Items from a data source
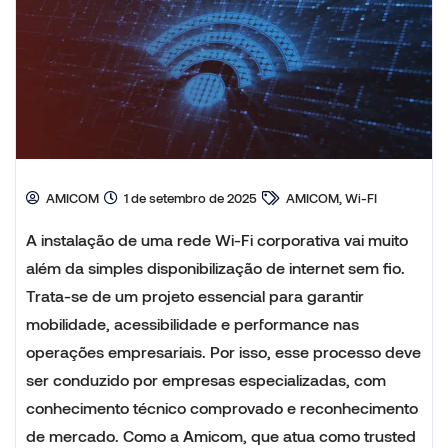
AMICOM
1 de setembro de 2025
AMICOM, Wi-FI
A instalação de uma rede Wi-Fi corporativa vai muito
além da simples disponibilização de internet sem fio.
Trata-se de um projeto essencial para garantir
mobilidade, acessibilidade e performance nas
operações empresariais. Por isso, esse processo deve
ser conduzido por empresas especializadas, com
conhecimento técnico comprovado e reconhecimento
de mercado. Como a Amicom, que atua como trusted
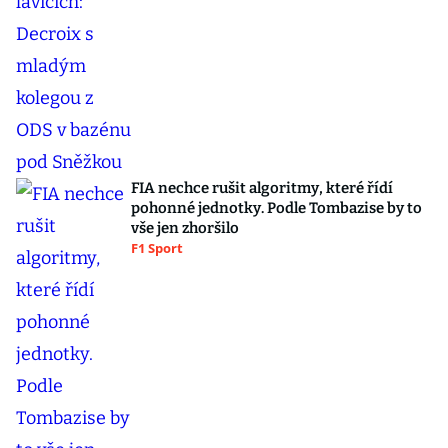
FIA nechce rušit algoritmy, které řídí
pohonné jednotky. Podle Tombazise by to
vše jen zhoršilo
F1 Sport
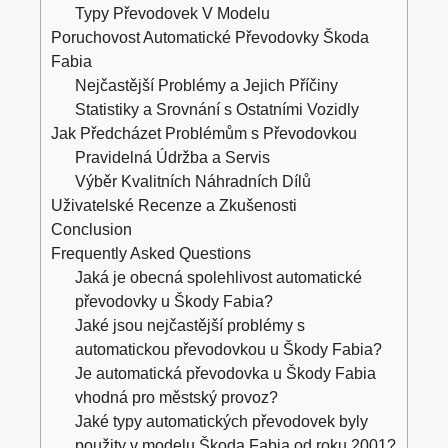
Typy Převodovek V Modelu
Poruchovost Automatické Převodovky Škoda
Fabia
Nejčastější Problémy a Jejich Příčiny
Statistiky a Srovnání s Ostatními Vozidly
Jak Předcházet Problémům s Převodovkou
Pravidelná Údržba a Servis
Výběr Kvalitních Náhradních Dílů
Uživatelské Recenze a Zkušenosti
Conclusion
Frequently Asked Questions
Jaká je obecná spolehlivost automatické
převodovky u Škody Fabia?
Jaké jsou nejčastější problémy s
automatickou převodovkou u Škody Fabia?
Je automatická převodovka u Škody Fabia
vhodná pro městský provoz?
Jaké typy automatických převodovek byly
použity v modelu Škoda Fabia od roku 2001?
==
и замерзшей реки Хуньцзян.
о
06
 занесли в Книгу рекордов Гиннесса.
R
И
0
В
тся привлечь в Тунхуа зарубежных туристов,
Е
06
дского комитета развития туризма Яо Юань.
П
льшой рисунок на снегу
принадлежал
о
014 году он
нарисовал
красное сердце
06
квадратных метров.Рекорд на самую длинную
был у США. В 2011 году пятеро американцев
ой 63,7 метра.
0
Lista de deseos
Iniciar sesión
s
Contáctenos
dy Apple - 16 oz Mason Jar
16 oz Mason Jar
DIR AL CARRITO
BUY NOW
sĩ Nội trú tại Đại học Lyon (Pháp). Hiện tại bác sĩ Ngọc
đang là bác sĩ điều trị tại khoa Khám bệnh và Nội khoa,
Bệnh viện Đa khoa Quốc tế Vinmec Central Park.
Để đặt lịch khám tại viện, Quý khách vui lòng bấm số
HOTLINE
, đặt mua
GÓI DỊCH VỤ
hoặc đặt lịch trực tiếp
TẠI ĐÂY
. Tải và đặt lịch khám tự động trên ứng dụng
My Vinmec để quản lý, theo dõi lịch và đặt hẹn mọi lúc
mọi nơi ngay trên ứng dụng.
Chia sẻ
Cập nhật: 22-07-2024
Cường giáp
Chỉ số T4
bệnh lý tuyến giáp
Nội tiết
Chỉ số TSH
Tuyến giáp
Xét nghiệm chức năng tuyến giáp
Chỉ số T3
* * *
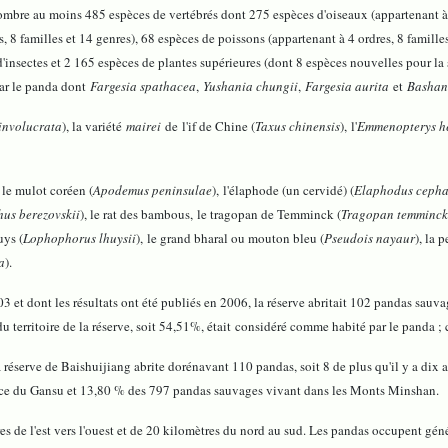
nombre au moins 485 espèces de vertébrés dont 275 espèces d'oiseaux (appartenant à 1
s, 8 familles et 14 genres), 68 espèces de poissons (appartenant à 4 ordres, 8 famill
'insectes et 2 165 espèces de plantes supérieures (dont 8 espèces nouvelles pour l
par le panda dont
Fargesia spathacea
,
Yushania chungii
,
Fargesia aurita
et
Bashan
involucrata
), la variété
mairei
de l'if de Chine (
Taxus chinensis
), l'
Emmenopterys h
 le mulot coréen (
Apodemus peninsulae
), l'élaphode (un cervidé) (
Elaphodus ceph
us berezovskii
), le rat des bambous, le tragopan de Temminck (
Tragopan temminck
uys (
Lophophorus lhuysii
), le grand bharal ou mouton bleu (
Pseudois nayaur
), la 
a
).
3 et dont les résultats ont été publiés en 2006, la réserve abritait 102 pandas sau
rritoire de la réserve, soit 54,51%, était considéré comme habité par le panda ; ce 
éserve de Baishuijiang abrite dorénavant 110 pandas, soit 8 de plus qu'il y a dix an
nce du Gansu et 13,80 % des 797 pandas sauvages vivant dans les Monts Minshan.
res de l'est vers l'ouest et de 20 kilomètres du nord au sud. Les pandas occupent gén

**What this task involves:**
Above are the records; report each line in them that includes the word "appartenant".

**Your solution:**
nombre au moins 485 espèces de vertébrés dont 275 espèces d'oiseaux (appartenant à 1
s, 8 familles et 14 genres), 68 espèces de poissons (appartenant à 4 ordres, 8 famill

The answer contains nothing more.